* [Task details]: Please output all the entries word for word, without the pictures.

Dataset entries
Start of Block
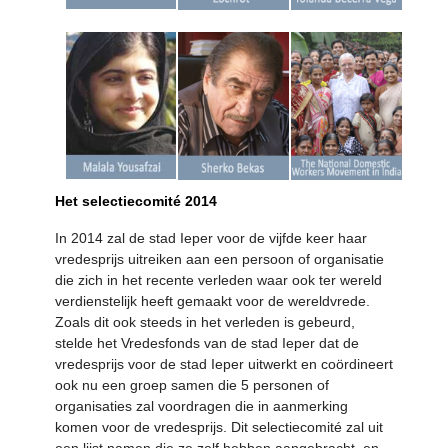
Het selectiecomité 2014
In 2014 zal de stad Ieper voor de vijfde keer haar
vredesprijs uitreiken aan een persoon of organisatie
die zich in het recente verleden waar ook ter wereld
verdienstelijk heeft gemaakt voor de wereldvrede.
Zoals dit ook steeds in het verleden is gebeurd,
stelde het Vredesfonds van de stad Ieper dat de
vredesprijs voor de stad Ieper uitwerkt en coördineert
ook nu een groep samen die 5 personen of
organisaties zal voordragen die in aanmerking
komen voor de vredesprijs. Dit selectiecomité zal uit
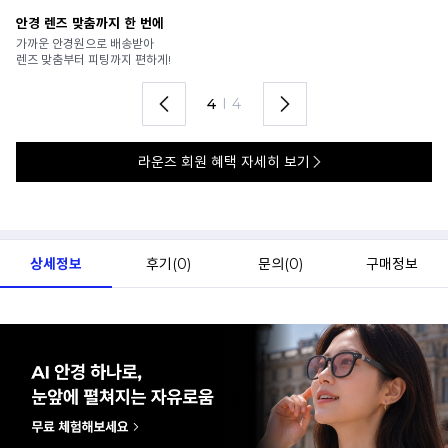
내 얼굴에 마음껏 써보기
내
6,000여 개의 아이웨어를
A
언제 어디서나 실시간으로 무제한 써봐요.
어
1
I
4
라운즈 회원 혜택 자세히 보기
상세정보
후기(
0
)
문의(
0
)
구매정보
End of Block
* [Written solution]:
Het selectiecomité 2014
In 2014 zal de stad Ieper voor de vijfde keer haar
vredesprijs uitreiken aan een persoon of organisatie
die zich in het recente verleden waar ook ter wereld
verdienstelijk heeft gemaakt voor de wereldvrede.
Zoals dit ook steeds in het verleden is gebeurd,
stelde het Vredesfonds van de stad Ieper dat de
vredesprijs voor de stad Ieper uitwerkt en coördineert
ook nu een groep samen die 5 personen of
organisaties zal voordragen die in aanmerking
komen voor de vredesprijs. Dit selectiecomité zal uit
내 얼굴에 마음껏 써보기
내
6,000여 개의 아이웨어를
A
언제 어디서나 실시간으로 무제한 써봐요.
어
1
I
4
라운즈 회원 혜택 자세히 보기
상세정보
후기(
0
)
문의(
0
)
구매정보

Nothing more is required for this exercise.